WORK INSTRUCTION: Using the records below, write out again exactly the lines that begin at the line containing "the results of" and end at the line containing "ddress security or abuse risks, or to mitigate a material", and no other lines.

EXCERPTED DATA:
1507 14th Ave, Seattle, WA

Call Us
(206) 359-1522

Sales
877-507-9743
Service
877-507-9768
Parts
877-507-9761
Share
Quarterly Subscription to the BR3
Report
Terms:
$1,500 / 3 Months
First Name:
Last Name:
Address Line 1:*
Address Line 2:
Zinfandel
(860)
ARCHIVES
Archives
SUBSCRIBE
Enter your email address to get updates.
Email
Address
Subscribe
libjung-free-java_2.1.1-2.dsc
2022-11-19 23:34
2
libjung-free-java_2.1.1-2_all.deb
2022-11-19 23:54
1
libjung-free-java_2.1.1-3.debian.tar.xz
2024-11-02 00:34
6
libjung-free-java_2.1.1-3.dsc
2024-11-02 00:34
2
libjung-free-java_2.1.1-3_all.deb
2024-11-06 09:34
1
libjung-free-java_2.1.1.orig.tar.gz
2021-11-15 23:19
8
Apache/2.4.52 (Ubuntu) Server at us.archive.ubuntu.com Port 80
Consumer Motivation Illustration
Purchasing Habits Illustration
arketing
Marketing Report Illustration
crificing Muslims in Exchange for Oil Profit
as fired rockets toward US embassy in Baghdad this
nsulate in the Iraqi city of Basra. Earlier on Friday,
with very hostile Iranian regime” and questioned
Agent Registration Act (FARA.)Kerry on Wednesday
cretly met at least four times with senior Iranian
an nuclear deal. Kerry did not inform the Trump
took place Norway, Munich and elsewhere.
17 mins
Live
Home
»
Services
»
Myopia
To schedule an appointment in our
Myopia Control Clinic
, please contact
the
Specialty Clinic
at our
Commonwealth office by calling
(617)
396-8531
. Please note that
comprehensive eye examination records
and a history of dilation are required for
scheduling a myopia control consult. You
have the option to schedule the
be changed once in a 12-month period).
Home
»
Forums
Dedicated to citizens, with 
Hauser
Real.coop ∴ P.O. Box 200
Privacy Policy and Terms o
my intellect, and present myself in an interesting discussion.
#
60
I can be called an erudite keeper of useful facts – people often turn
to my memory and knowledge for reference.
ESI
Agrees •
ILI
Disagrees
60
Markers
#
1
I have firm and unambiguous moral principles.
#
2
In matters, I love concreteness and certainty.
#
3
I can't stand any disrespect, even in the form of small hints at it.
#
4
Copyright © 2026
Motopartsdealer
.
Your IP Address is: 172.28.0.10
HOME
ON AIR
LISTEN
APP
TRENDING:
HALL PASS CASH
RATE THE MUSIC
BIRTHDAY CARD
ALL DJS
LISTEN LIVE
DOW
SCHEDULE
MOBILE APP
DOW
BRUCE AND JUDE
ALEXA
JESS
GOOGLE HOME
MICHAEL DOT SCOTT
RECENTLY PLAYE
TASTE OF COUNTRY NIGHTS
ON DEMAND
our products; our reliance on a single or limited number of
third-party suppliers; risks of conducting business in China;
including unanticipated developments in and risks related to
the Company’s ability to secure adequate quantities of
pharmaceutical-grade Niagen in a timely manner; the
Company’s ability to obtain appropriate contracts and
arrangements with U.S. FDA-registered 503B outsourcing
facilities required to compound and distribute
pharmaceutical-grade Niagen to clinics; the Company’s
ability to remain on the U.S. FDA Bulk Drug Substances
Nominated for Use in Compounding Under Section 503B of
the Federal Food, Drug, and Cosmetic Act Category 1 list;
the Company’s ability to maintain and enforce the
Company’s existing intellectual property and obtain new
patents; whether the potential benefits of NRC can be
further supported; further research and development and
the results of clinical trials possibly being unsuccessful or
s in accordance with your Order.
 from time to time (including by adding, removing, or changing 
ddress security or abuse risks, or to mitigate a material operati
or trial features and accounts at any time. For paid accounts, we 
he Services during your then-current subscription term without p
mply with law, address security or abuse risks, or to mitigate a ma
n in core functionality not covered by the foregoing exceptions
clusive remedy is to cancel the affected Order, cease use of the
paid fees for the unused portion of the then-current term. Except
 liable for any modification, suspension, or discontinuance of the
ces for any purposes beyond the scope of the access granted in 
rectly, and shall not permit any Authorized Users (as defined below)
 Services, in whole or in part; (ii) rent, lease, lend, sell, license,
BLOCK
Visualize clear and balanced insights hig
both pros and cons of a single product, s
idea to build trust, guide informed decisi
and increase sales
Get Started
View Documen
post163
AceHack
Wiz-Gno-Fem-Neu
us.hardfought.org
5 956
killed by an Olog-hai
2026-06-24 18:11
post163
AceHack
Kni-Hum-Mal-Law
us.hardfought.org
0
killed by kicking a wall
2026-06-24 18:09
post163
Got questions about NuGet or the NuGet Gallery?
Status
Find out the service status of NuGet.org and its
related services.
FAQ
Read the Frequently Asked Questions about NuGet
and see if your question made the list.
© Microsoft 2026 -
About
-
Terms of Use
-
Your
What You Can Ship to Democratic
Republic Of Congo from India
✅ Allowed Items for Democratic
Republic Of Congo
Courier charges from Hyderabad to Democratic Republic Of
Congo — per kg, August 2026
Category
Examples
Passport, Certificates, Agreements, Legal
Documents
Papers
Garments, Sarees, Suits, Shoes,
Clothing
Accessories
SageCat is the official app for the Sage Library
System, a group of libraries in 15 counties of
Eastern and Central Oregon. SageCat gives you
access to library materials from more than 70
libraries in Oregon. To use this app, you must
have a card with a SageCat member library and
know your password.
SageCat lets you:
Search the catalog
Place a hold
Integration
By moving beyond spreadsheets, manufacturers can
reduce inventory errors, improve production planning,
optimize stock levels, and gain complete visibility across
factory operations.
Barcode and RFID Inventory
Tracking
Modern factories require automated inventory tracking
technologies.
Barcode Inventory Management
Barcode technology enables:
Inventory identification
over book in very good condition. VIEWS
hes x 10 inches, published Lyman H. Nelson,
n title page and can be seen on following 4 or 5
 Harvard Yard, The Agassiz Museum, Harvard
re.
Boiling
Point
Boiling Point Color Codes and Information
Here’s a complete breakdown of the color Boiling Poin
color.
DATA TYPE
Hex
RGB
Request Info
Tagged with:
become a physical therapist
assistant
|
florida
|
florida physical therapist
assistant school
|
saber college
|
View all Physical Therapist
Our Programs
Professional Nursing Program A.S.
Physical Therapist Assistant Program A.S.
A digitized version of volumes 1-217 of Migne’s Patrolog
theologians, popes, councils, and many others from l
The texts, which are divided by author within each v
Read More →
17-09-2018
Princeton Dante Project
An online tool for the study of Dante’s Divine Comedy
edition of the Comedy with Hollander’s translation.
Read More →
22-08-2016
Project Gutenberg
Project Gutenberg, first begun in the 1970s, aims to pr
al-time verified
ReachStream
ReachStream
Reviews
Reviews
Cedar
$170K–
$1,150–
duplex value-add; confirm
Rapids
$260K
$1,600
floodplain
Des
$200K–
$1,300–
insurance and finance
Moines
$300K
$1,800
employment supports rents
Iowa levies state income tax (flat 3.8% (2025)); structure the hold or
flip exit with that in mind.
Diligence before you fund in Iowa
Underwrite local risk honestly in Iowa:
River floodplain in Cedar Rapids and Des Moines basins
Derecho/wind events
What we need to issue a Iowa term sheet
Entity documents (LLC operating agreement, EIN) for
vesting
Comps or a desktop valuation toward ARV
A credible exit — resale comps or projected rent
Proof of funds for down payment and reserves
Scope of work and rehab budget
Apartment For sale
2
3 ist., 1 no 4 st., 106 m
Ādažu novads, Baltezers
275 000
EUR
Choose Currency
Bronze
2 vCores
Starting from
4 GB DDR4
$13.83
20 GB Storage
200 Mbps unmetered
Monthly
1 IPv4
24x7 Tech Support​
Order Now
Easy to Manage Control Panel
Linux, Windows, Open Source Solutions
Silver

ANSWER BOX:
the results of clinical trials possibly being unsuccessful or
s in accordance with your Order.
 from time to time (including by adding, removing, or changing 
ddress security or abuse risks, or to mitigate a material operati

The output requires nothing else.